From the Guidelines
The lesion in question does not confirm growth based on the provided information, as the change in visibility is likely due to the variation in slice thickness rather than actual growth. The apparent increased visibility of the lesion with a slice thickness of 2.50mm, compared to 3.75mm and 3.00mm, can be attributed to the improved resolution and detail provided by thinner slices in CT scans 1. This technical variation, rather than actual growth, is the most plausible explanation for the observed change in visibility.
Key Considerations
- The American Society of Clinical Oncology clinical practice guideline for the management of small renal masses emphasizes the importance of consistent imaging techniques for accurate assessment 1.
- The American College of Radiology's appropriateness criteria for indeterminate renal masses highlight the role of MRI in characterizing renal lesions, including the use of contrast-enhanced MRI for predicting RCC 1.
- The change in slice thickness can significantly affect the appearance of lesions on CT scans, making it essential to consider technical parameters when evaluating growth.
Recommendations
- To accurately assess growth, scans should be performed with consistent technical parameters, including slice thickness.
- A radiologist should compare the images directly, taking into account the different slice thicknesses, to determine whether the lesion has truly grown or if its changed appearance is due to technical variations.
- Consideration should be given to using MRI, particularly contrast-enhanced MRI, for further characterization of the lesion, as it has been shown to have higher sensitivity and specificity for diagnosing RCC compared to CT scans 1.
From the Research
Lesion Visibility and Slice Thickness
- The visibility of a lesion can be affected by the slice thickness used in CT scans, as seen in the case of a lesion in the fat anterior to the psoas muscle, caudal to the lower pole of the kidney 2.
- A study on the influence of slice thickness on CT histogram analysis in indeterminate adrenal masses found that thinner slice thicknesses can increase image noise, which may affect the visibility of lesions 2.
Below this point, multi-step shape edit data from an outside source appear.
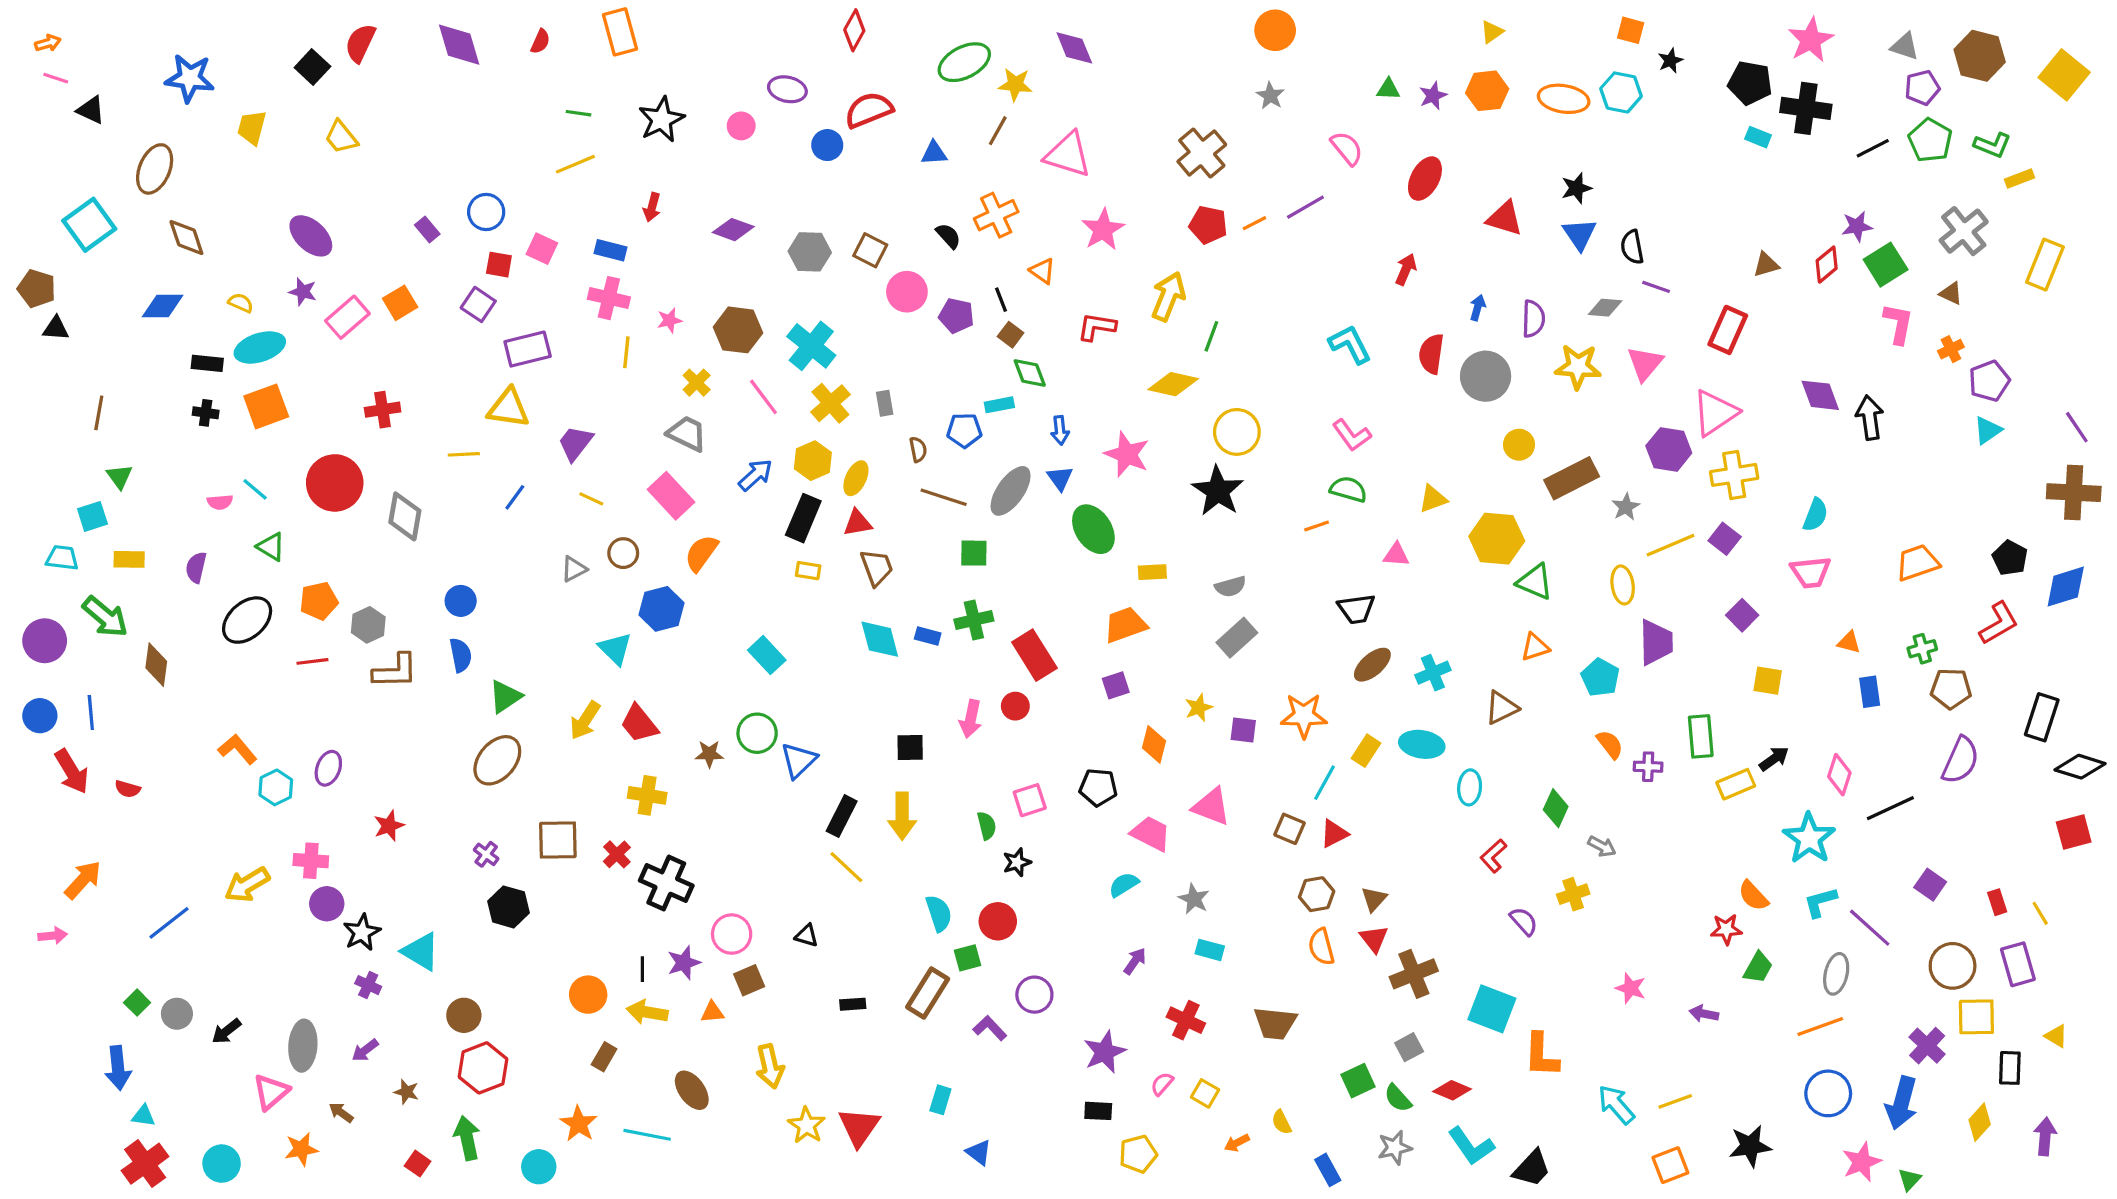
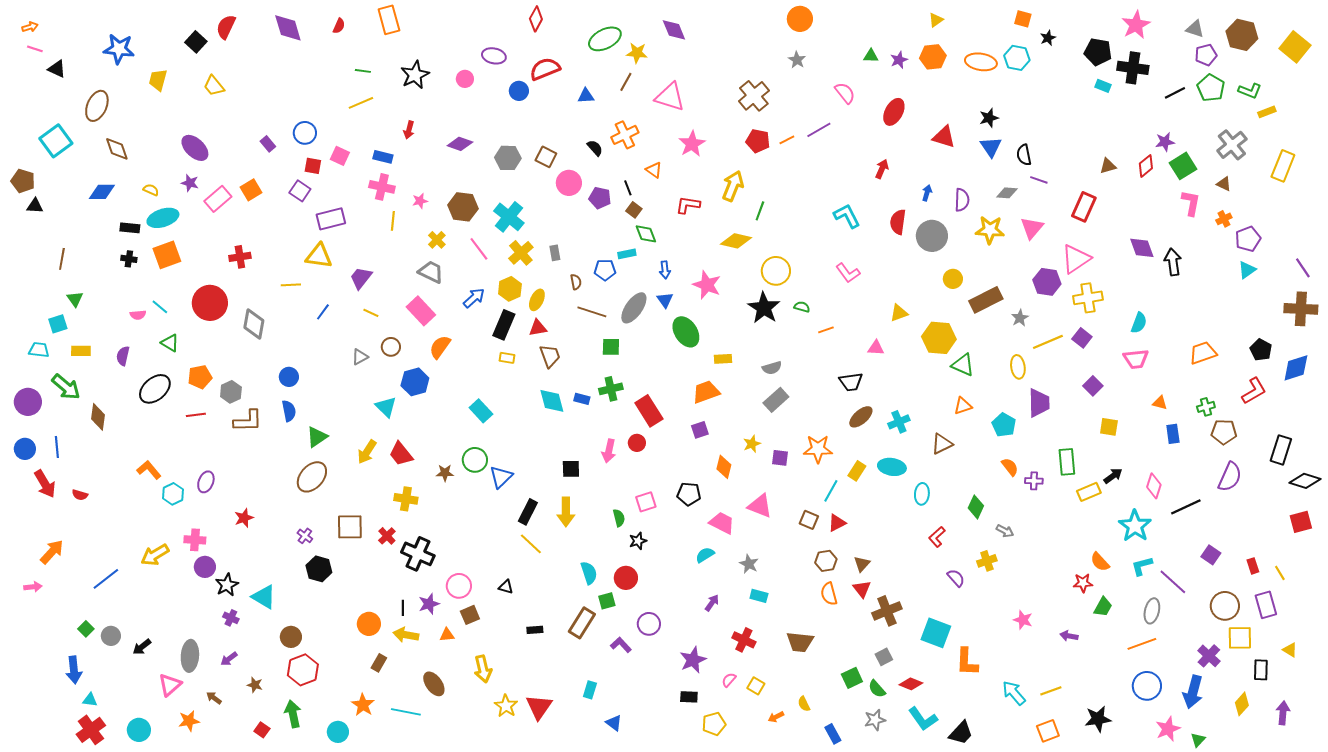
green semicircle: (1348, 489) -> (802, 307), moved, size x0.7

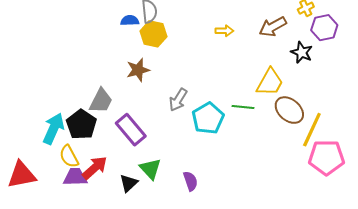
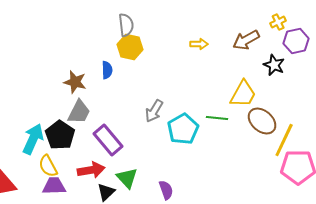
blue semicircle: (130, 20) -> (107, 70), moved, turned 90
brown star: (138, 70) -> (75, 82), moved, turned 30
red arrow: (95, 168) -> (91, 170), moved, turned 32

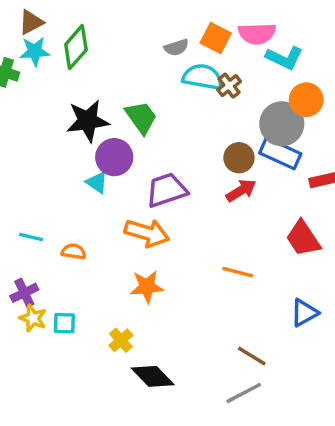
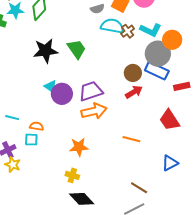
cyan L-shape: (284, 58) -> (151, 30), moved
purple circle: (114, 157) -> (62, 94), moved
orange arrow: (147, 233) -> (94, 111), moved, turned -30
cyan square: (64, 323) -> (31, 140), moved
yellow cross: (121, 340) -> (72, 175), moved, turned -32

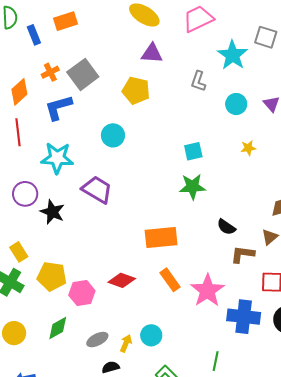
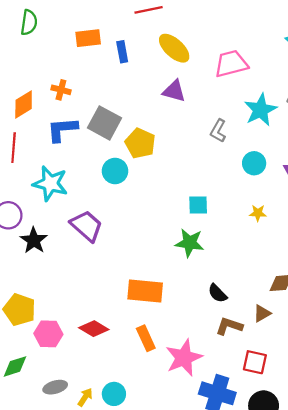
blue rectangle: (34, 35) -> (122, 52), moved
orange cross: (50, 72) -> (61, 90), turned 30
gray square: (83, 74) -> (105, 123), moved, turned -36
yellow pentagon: (136, 90) -> (140, 143), moved

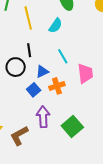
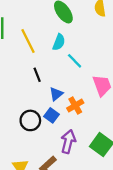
cyan line: (63, 56) -> (75, 61), moved
black circle: (16, 67) -> (30, 120), moved
purple arrow: (43, 117) -> (68, 141), turned 30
- In the case of the lesion in question, the decrease in visibility with slice thicknesses of 3.75mm and 3.00mm, but increase in visibility with a slice thickness of 2.50mm, may be due to the reduced image noise and improved resolution at the thinner slice thickness.
Lesion Measurement and Growth Assessment
- Accurate measurement of lesions is crucial for assessing growth or regression, and slice thickness can affect the accuracy of these measurements 3.
- A study on frameless stereotaxy for pre-treatment planning and post-treatment evaluation of radiosurgery found that lesion measurements may be duplicated and growth or regression accurately established using a virtual frame and transformation matrix 3.
- However, the uncertainty in this system of re-application resides in possible patient movement, CT scan slice thickness, and inter-observer error in the identification of natural fiducial markers 3.
Diagnostic Accuracy and Sampling Error
- The diagnostic accuracy of CT-guided fine-needle aspiration (FNA) of lung lesions can be improved by using metabolic PET/CT guidance, which can decrease the false-negative rate and improve the accuracy of FNA results 4.
- A study on metabolic PET/CT-guided lung lesion biopsies found that the distance between the tip of the aspirating needle and the area with the highest SUV within the lesion was significantly greater in the false-negative group than in the true-positive group 4.
- However, it is unclear whether these findings can be applied to the diagnosis of lesions in the fat anterior to the psoas muscle, caudal to the lower pole of the kidney.
Conclusion on Lesion Growth
- Based on the available evidence, it is unclear whether the change in visibility of the lesion with different slice thicknesses confirms growth or regression 3, 2, 5, 4.
- Further studies would be needed to determine the optimal slice thickness and diagnostic approach for assessing lesion growth in this specific location.